Reproduce the listing below in full and without alteration, apart from its pictures.

[Input data]:
▼

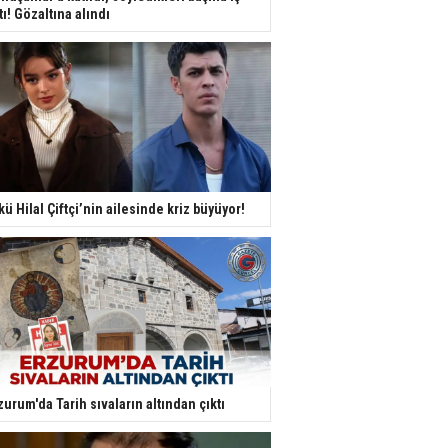
tı! Gözaltına alındı
kü Hilal Çiftçi’nin ailesinde kriz büyüyor!
zurum'da Tarih sıvaların altından çıktı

▲

[Task response]:
tı! Gözaltına alındı
kü Hilal Çiftçi’nin ailesinde kriz büyüyor!
zurum'da Tarih sıvaların altından çıktı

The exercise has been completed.